(Page-level text extractions)
Start of Block
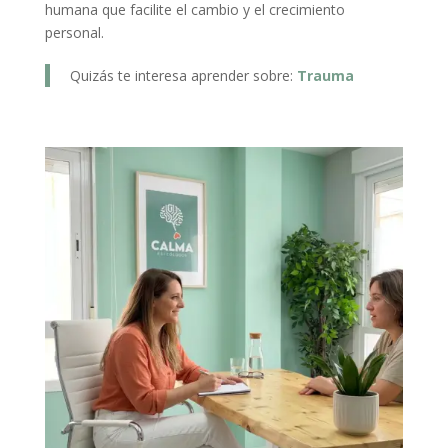
humana que facilite el cambio y el crecimiento
personal.
Quizás te interesa aprender sobre:
Trauma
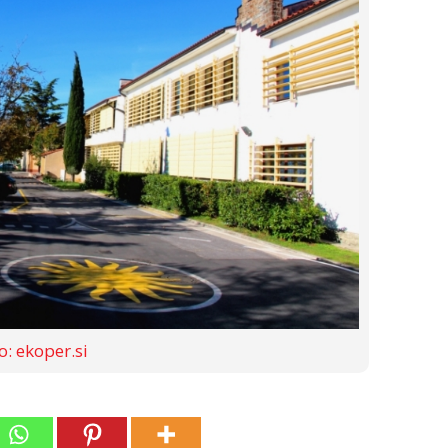
o: ekoper.si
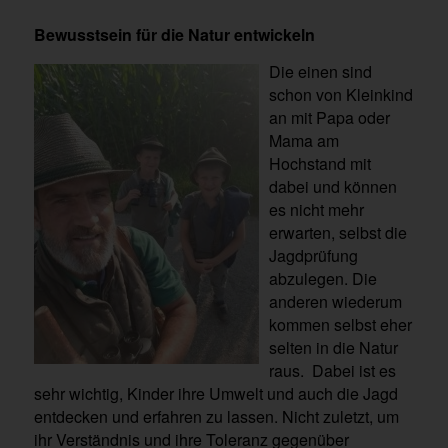
Bewusstsein für die Natur entwickeln
Die einen sind
schon von Kleinkind
an mit Papa oder
Mama am
Hochstand mit
dabei und können
es nicht mehr
erwarten, selbst die
Jagdprüfung
abzulegen. Die
anderen wiederum
kommen selbst eher
selten in die Natur
raus. Dabei ist es
sehr wichtig, Kinder ihre Umwelt und auch die Jagd
entdecken und erfahren zu lassen. Nicht zuletzt, um
ihr Verständnis und ihre Toleranz gegenüber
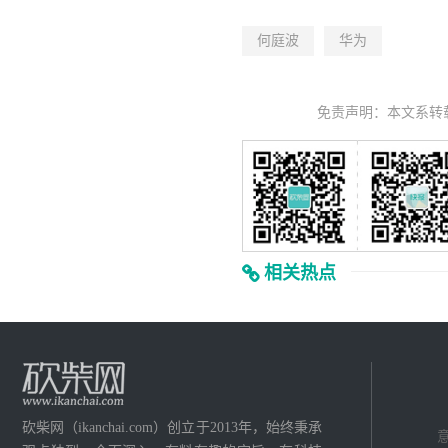
何庭波
华为
免责声明：本文系转
相关热点
砍柴网（ikanchai.com）创立于2013年，始终秉承
意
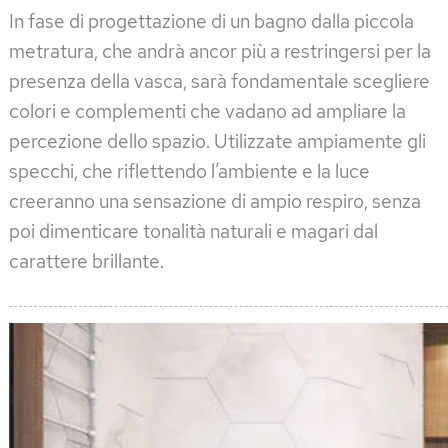
In fase di progettazione di un bagno dalla piccola
metratura, che andrà ancor più a restringersi per la
presenza della vasca, sarà fondamentale scegliere
colori e complementi che vadano ad ampliare la
percezione dello spazio. Utilizzate ampiamente gli
specchi, che riflettendo l’ambiente e la luce
creeranno una sensazione di ampio respiro, senza
poi dimenticare tonalità naturali e magari dal
carattere brillante.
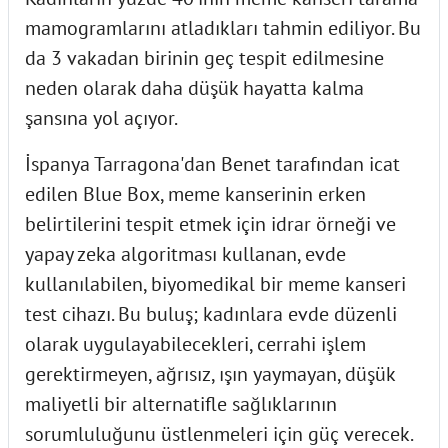
mamogramlarını atladıkları tahmin ediliyor. Bu
da 3 vakadan birinin geç tespit edilmesine
neden olarak daha düşük hayatta kalma
şansına yol açıyor.
İspanya Tarragona'dan Benet tarafından icat
edilen Blue Box, meme kanserinin erken
belirtilerini tespit etmek için idrar örneği ve
yapay zeka algoritması kullanan, evde
kullanılabilen, biyomedikal bir meme kanseri
test cihazı. Bu buluş; kadınlara evde düzenli
olarak uygulayabilecekleri, cerrahi işlem
gerektirmeyen, ağrısız, ışın yaymayan, düşük
maliyetli bir alternatifle sağlıklarının
sorumluluğunu üstlenmeleri için güç verecek.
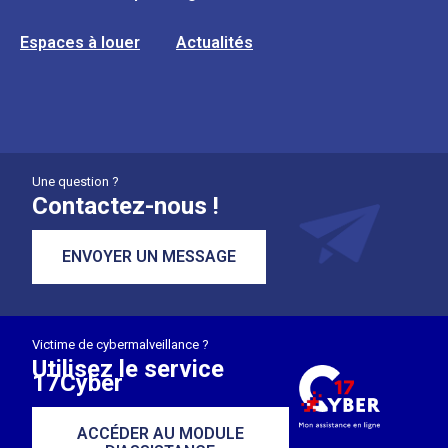
Espaces à louer
Actualités
Une question ?
Contactez-nous !
ENVOYER UN MESSAGE
Victime de cybermalveillance ?
Utilisez le service
17Cyber
ACCÉDER AU MODULE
End of Block
## Work required
Beginning with the line above that has "metratura, che andrà" and going on through the line that has "yapay zeka algoritması kullanan, evde", retype every line exactly and add nothing else; drop the pictures.

## Response to the exercise
metratura, che andrà ancor più a restringersi per la
presenza della vasca, sarà fondamentale scegliere
colori e complementi che vadano ad ampliare la
percezione dello spazio. Utilizzate ampiamente gli
specchi, che riflettendo l’ambiente e la luce
creeranno una sensazione di ampio respiro, senza
poi dimenticare tonalità naturali e magari dal
carattere brillante.
mamogramlarını atladıkları tahmin ediliyor. Bu
da 3 vakadan birinin geç tespit edilmesine
neden olarak daha düşük hayatta kalma
şansına yol açıyor.
İspanya Tarragona'dan Benet tarafından icat
edilen Blue Box, meme kanserinin erken
belirtilerini tespit etmek için idrar örneği ve
yapay zeka algoritması kullanan, evde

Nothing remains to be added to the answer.